BILHETES LACÔNICOS
BILHETES LACÔNICOS
Manhã de domingo.
E bota manhã nisso! Algo em torno de umas sete horas,presumo,pois não havia um relógio por perto.
Heróicamente,enfrento uma ducha e enquanto aquelas cálidas (?) águas me percorrem,lembro-me de que preciso ir até o banco
sacar uns trocadinhos.Tomo a decisão de ir à pé.Uma boa caminhada,até porque a distância da minha casa até a agência bancária é de aproximadamente 8 km.
Ida e volta e terei percorrido 16 km.Faço esta fenomenal descoberta ainda todo ensaboado.
Café tomado,eu devidamente agasalhado;Meias grossas,jaqueta,cachecol,luvas,e...gôrro de lã. Não!...Pensando bem,o gôrro fica em casa. Vai que eu encontre alguma figura feminina pelo caminho? Não com êste gôrro ridículo! Atiro-lhe com menospreso na primeira gaveta que encontro.
Em que pese a cara não ser lá aquelas coisas,até que "os meus cabelos!" têm lá um certo charme. (Na minha concepção,é claro.Já o bom senso cochicha-me:Enxergue-se!).Então oferecerei os grisalhos caracóis ao sabor dos ventos uivantes do Sul.
Umas gotinhas de Polo,que é pra demarcar território,rsrs...,dou uma derradeira olhada no ambiente e vejo adormecidos os demais.No melhor estilo "garotão" penso cá com meus botões: "Galera!...Tô vazando...
Deixo um pequeno bilhete informando o destino tomado.Algo lacônico,porém,muito informativo:
"Fui ao banco...Tardo a voltar."
Chego ao portão.Meu cachorro me sorri latindo,não sem antes,de patinha traseira levantada,desenhar arabescos líquidos,imcompreensíveis pelo muro.Não lhe correspondo ao sorriso e fecho o potão atrás de sua carinha...Triste,agora.
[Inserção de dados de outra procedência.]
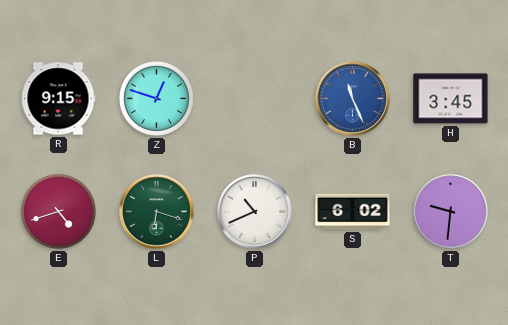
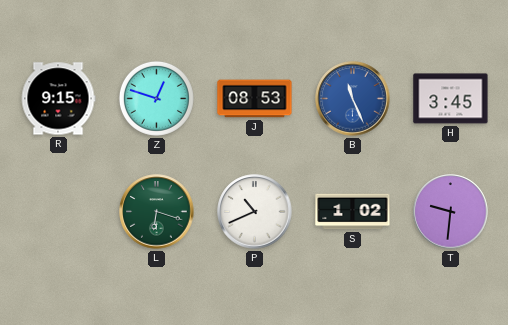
J: none -> 08:53
E: 4:42 -> none
S: 6:02 -> 1:02
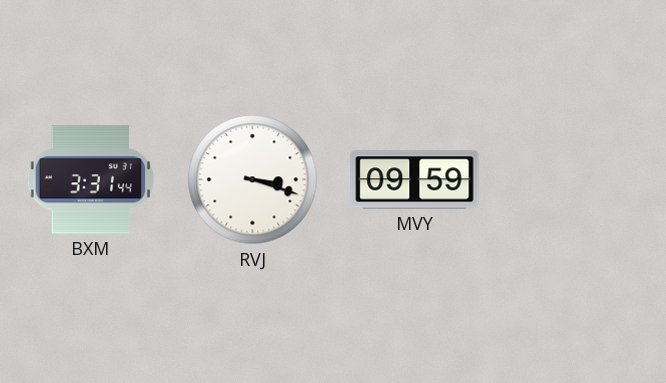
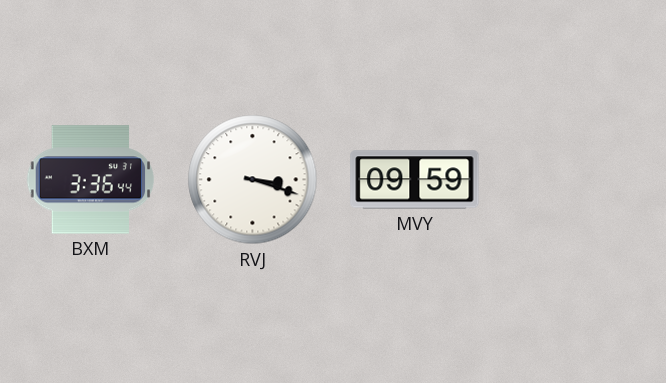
BXM: 3:31 -> 3:36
Ainda no estilo garotão,mentalizo: "Fui!"
Embrenho-me nas brumas da manhã gelada e respiro uma paz enternecedora.Sinto-me único na cidade vazia e meus olhos aproveitam-se para sorver tôda nudez adormecida de suas curvas.
Um silêncio profundo,uma sensação de liberdade que vai brotando em cada pequeno detalhe.Um jardim aqui,um mensageiro dos ventos que soa ali,resíduos de lixo de uma noite na balada,enfim...
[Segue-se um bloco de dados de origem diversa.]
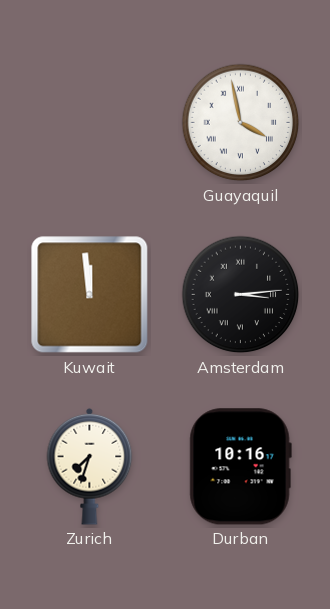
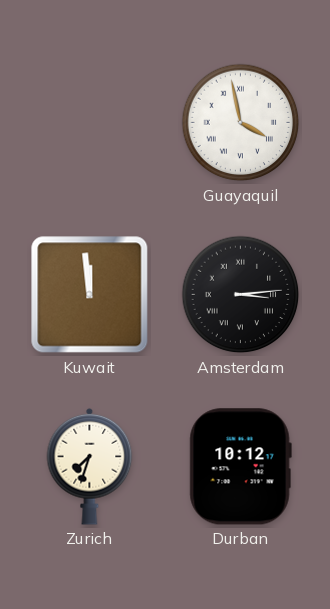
Durban: 10:16 -> 10:12
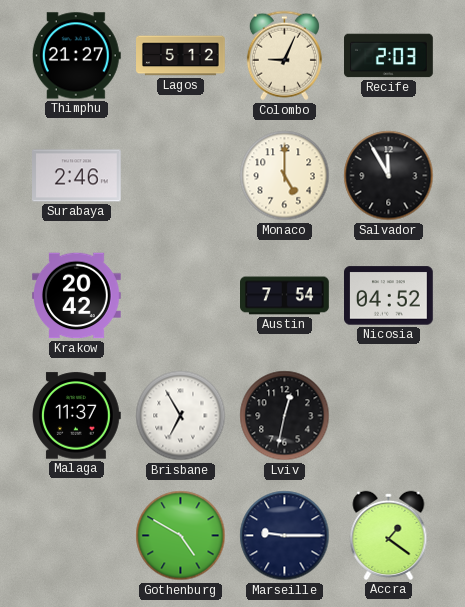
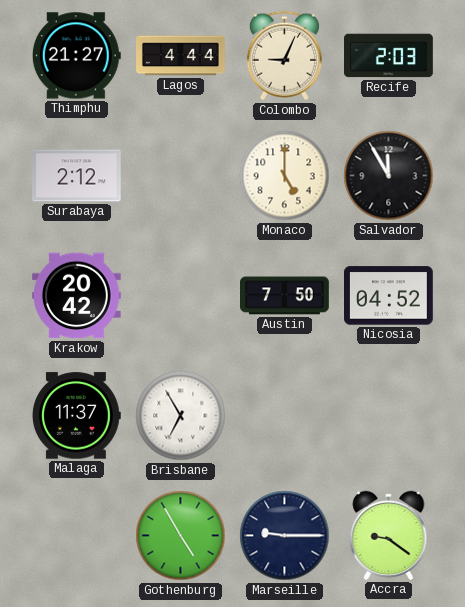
Lagos: 5:12 -> 4:44
Surabaya: 2:46 -> 2:12
Austin: 7:54 -> 7:50
Lviv: 12:32 -> none
Gothenburg: 4:50 -> 4:55
Accra: 1:21 -> 9:21
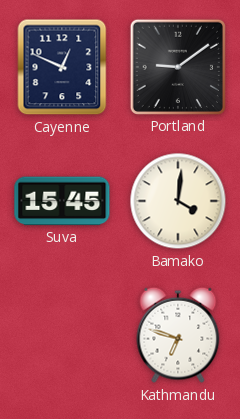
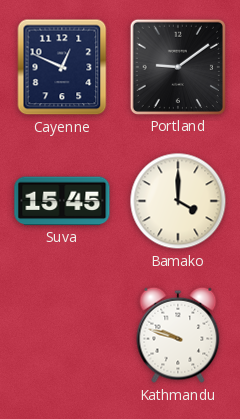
Bamako: 4:01 -> 4:00
Kathmandu: 6:48 -> 9:48
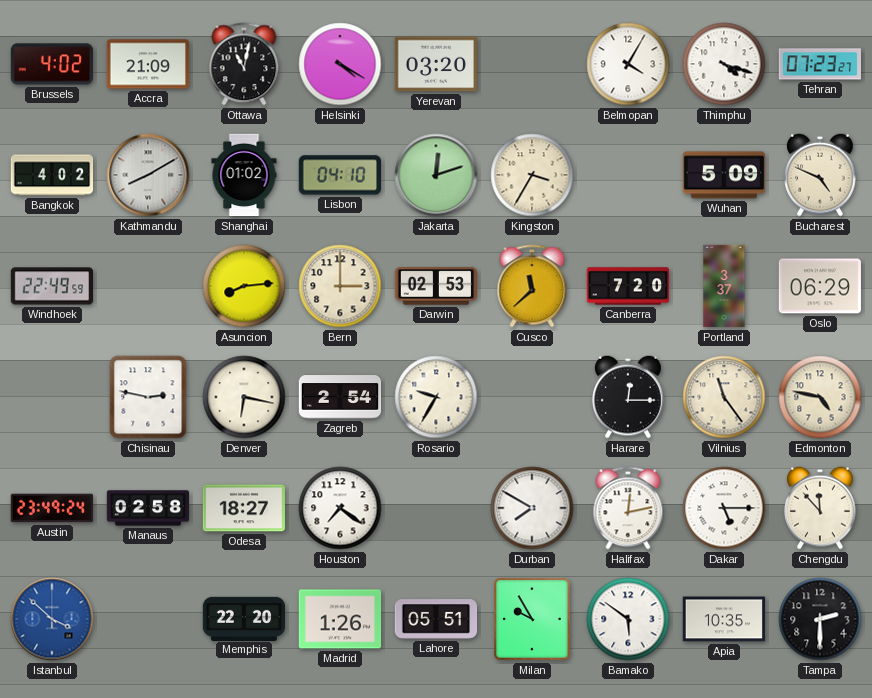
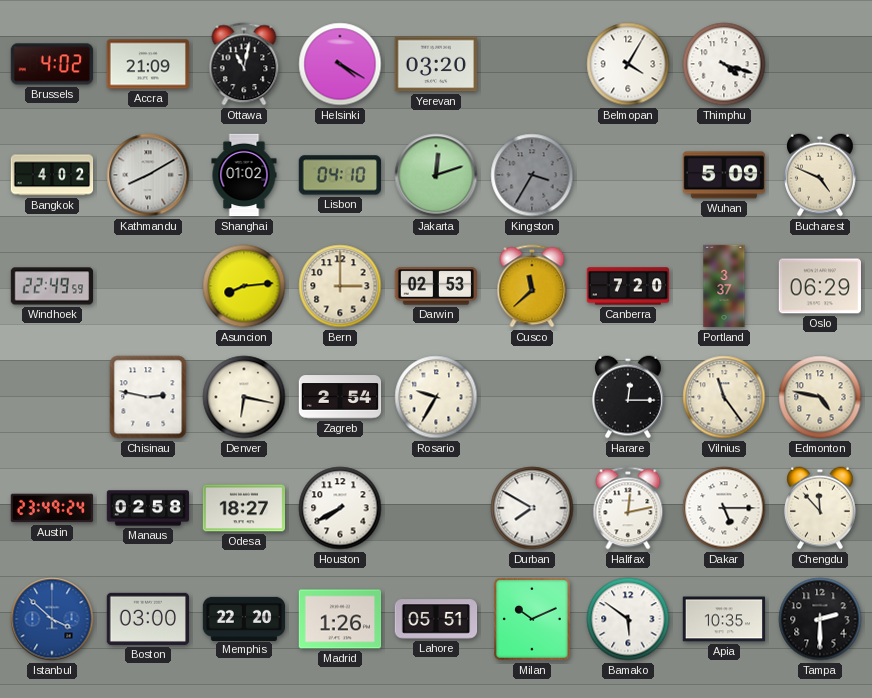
Tehran: 07:23 -> none
Kingston dial: cream -> grey
Houston: 7:21 -> 7:40
Boston: none -> 03:00
Milan: 9:55 -> 10:11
Os primeiros odores vêem das panificadoras.O pão quentinho,
o cheiro dos frangos rodopiantes no carrossel das câmaras de gáz. Sinto um desejo de assobiar...Seleciono algumas velharias de meu tempo.Por instantes sou "Credence" ,"Bee Gees","Beatles","Roberto",e quem mais vier.Assobio,internamente...mentalmente.Pessoas adormecem , e eu as respeito.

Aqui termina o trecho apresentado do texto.